Li ha generati il baldo Obregon, giovane e valoroso ma anche taciturno, un esemplare che governa il gregge orientato verso le terre di Franchetto e Monte San Giovanni. Obregon lascia in giro le sue tracce e la sera viene a salutare tutti. Zorika e Trimmie, madre e figlia, lo inseguono fino al confine. Non dovrebbe oltrepassarlo, ma invano. Perciò, passata la lotta verbale e le rimostranze di tutti i legittimi controllori del territorio della masseria, i cinque componenti della famiglia si addormentano.

A volte il generatore di cuccioli si lascia cadere in disparte verso il confine del poggio. Da lì può controllare i movimenti del suo gregge e visionare le eventuali minacce. Non abbaia mai o quasi. Mostra i denti solo se Zorika gli morde il collo e si avvicina troppo. E' giovane e ogni tanto vorrebbe tirare anche lui un calcio al pallone.

I tre fratelli dormono uno sull'altro per sentirsi al caldo. Da qualche tempo hanno scoperto la bontà di alcuni legumi proteici e ne fanno incetta insieme a latte a lunga conservazione, ricotta, pane e sopratutto ossa di bovini e pollami macellati per il supermarket e poi lasciati fuori nel parcheggio delle auto. Le scatole di cartone ripiene di frattaglie sono riservate ai clienti possessori di orde di affamati insaziabili a quattro zampe.

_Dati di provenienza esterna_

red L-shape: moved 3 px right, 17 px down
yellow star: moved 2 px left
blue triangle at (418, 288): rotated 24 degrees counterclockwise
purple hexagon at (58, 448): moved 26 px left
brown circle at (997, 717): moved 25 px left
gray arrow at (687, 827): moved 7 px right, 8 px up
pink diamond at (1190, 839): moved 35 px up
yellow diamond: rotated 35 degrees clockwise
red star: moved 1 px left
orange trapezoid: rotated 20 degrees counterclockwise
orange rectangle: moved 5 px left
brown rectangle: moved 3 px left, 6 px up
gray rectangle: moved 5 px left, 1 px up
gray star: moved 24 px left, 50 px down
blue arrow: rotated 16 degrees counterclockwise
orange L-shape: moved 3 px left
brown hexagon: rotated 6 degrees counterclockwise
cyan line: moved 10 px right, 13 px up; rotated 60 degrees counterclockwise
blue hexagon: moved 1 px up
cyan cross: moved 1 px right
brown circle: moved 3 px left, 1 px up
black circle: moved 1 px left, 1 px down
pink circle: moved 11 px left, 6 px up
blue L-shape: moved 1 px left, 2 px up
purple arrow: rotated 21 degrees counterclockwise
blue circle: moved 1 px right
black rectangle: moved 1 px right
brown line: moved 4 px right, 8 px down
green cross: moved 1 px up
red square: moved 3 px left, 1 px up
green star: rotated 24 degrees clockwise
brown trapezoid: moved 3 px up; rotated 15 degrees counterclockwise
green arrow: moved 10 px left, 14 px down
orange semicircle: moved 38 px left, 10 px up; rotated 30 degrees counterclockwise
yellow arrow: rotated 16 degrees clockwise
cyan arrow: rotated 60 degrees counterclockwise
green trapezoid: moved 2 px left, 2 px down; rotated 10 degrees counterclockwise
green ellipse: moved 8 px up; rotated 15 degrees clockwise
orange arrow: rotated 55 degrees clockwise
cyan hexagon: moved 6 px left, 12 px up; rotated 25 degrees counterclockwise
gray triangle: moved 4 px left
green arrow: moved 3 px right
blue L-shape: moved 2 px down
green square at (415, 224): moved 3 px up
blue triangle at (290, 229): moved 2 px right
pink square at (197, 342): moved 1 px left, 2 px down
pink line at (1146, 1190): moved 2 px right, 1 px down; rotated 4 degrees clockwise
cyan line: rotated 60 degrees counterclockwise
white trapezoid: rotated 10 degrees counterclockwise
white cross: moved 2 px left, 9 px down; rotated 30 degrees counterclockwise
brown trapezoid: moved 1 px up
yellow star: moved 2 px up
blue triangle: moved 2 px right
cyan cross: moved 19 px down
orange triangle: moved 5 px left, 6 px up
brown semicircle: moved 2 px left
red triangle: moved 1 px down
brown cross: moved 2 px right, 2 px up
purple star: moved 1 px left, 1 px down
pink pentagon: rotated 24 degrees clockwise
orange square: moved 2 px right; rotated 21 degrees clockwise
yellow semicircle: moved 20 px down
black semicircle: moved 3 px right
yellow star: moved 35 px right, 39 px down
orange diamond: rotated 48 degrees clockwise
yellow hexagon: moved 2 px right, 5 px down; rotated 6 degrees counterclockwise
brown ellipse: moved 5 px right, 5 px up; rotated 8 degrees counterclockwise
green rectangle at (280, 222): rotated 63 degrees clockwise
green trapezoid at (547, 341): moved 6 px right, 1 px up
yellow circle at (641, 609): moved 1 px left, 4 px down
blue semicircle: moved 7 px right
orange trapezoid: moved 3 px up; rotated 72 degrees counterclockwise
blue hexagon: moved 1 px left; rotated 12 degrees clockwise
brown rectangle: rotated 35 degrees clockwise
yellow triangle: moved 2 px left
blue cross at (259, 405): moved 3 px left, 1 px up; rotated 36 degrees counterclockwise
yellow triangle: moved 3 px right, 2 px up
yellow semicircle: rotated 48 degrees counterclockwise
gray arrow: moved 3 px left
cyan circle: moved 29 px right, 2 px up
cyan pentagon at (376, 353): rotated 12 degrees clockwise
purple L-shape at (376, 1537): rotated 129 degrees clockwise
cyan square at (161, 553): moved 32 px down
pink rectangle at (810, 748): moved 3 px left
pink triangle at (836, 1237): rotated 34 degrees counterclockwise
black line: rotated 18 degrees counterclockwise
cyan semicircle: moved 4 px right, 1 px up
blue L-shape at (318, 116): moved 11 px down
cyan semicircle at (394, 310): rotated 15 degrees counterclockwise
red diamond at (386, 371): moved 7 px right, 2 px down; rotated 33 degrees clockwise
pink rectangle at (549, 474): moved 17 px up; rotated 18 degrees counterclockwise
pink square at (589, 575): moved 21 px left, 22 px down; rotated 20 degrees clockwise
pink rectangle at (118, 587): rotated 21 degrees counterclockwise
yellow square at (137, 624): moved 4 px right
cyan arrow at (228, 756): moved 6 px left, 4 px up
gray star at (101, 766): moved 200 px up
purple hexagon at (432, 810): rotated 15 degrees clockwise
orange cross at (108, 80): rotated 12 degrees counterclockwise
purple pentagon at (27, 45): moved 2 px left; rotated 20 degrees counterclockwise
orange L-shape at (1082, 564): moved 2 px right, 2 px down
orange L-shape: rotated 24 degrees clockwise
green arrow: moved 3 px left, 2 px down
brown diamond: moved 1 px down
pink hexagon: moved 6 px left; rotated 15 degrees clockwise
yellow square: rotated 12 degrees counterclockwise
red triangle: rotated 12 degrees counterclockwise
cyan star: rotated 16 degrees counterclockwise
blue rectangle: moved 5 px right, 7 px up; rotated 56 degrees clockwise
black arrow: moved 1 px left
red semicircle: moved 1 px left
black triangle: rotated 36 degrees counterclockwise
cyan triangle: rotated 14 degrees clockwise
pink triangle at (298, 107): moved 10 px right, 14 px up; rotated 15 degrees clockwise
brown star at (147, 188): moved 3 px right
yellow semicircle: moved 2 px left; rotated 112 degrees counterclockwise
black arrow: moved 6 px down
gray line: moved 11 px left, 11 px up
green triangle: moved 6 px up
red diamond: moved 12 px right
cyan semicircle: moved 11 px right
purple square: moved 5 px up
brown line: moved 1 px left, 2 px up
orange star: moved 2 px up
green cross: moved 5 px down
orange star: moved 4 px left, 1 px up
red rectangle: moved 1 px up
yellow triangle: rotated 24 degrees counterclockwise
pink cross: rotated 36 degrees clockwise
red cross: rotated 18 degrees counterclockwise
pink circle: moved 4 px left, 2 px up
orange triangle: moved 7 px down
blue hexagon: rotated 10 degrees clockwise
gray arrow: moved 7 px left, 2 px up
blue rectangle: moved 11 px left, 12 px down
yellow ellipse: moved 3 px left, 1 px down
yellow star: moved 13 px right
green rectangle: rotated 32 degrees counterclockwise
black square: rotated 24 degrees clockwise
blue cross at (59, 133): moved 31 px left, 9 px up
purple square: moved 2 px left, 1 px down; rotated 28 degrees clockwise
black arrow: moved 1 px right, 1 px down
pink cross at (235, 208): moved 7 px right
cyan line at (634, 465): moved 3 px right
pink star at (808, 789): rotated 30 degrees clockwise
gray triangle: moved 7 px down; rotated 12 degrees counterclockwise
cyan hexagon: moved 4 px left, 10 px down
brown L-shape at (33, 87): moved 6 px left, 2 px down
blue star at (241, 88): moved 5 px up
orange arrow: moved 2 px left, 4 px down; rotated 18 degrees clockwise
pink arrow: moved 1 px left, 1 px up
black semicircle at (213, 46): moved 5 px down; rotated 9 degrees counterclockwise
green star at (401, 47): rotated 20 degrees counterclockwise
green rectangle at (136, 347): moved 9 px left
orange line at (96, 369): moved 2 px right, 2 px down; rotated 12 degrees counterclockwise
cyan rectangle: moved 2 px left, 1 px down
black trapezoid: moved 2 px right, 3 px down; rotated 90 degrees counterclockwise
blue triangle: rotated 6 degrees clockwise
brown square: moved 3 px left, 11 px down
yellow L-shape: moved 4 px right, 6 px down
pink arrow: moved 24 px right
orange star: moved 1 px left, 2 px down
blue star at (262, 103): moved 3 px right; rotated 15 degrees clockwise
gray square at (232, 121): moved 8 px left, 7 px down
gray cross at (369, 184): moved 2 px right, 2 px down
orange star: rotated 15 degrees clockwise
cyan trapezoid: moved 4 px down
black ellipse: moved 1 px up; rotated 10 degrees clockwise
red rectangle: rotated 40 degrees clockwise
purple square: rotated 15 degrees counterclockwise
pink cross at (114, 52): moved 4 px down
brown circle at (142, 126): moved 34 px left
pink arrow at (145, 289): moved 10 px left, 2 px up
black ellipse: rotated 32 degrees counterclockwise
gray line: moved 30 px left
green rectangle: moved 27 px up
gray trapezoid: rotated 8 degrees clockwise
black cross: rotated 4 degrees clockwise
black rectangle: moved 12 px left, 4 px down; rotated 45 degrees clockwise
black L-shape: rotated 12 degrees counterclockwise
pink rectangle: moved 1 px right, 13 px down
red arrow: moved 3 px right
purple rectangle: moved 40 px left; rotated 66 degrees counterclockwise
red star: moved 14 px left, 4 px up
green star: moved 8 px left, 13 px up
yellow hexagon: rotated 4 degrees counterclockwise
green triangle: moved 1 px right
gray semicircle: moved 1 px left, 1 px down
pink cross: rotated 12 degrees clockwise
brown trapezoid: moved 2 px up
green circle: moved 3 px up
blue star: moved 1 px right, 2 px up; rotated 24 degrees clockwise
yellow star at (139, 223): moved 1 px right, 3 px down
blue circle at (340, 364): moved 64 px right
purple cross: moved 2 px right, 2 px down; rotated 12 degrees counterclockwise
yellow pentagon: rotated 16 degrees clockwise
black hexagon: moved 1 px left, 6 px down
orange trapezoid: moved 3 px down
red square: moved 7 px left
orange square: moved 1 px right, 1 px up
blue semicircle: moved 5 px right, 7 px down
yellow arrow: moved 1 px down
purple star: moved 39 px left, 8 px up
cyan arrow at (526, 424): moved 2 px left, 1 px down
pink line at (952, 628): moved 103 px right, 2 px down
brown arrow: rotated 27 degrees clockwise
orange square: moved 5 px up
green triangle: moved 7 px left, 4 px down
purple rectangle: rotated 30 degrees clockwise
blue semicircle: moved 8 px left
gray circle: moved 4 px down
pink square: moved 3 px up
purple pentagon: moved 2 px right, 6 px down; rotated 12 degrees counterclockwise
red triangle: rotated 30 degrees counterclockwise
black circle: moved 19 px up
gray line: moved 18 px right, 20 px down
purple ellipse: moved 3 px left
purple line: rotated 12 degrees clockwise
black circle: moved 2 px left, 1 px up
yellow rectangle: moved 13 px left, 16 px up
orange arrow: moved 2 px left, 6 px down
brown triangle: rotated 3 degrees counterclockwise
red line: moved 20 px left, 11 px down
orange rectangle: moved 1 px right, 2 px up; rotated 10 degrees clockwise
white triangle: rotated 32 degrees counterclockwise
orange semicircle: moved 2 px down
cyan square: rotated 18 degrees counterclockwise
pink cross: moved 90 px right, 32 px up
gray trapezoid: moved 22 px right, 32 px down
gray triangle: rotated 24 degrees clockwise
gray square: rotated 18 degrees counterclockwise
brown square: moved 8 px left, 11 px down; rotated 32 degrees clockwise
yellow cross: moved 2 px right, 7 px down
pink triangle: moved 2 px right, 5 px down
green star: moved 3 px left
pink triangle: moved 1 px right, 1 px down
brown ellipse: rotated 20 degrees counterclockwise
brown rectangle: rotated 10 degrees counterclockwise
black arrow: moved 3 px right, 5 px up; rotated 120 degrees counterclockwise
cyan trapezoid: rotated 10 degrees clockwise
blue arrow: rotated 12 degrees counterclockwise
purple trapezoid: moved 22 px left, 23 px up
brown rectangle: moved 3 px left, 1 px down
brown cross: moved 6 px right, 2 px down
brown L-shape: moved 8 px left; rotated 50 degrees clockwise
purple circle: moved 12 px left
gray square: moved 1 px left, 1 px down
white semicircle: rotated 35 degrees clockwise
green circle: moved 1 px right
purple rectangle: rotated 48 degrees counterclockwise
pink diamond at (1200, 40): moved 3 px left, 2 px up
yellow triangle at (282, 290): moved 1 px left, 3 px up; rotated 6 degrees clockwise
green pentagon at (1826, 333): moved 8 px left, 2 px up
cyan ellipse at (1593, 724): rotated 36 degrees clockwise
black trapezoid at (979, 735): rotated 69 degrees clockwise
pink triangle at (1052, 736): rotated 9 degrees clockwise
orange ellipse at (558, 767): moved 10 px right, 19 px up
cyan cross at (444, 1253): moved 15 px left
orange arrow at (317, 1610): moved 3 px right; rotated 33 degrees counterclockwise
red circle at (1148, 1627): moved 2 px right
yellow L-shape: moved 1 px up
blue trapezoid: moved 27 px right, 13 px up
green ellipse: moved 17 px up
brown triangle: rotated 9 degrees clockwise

Il sole di dicembre scalda la mattina, il terreno seminato a grano e rullato sembra un grande tavolo di biliardo marrone. Tutta la band dei Zoticones si porta verso la zona del prato erboso dove ormai crescono fichidindia, alloro, arancio, gelsomino e nespolo ben confusi e senza un'ordine preciso. Ora che tutta la terra è inseminata, non resta che piantare ancora qualche altro albero come il falso pepe, l'abete esotico e un pò di altri ulivi. 

Al momento ho preso alcuni del tipo Giarraffa, Moresca, Uovo di Modica e Nocellare dell'Etna. Ci vorranno altri 15 anni perchè comincino a fare olio ma non importa questo particolare. Sono povero di soldi in contanti e ricco di cose intorno, questo mi importa ora e anche allora. Quando vestivo di camicia bianca tutti i giorni e guardavo negli occhi scuri di una moltitudine di uomini ammassati ad aspettare la fine della giornata.

Tutto quello che ho fatto non l'ho fatto per ferire qualcuno. C'è gente che mi vuole baciare per vendere noccioline americane, altri mi baciano portando sacchi di cicoria selvatica che dicono che sanno che mi piace. Altri mi compatiscono per le scelte biologiche, c'è chi mi ripete quello che dovrei fare con le terre da seminare a vizza o a frumento. Uno mi racconta di come è contrario alle unioni con donne separate e con figli, della disperazione della madre che ne potrebbe morire.

Ho portato mio padre a morire nel suo ultimo letto lontano da casa. Mia madre vuole che dorma con lei, nel posto di mio padre. Io, invece, dormo da solo girato su un lato fino all'alba. Mia nipote vuole che giochi con lei a pallone, a mercante in fiera e a scopone scientifico. Ma non sa le regole, si vince un solo punto quando fai la primiera di sette.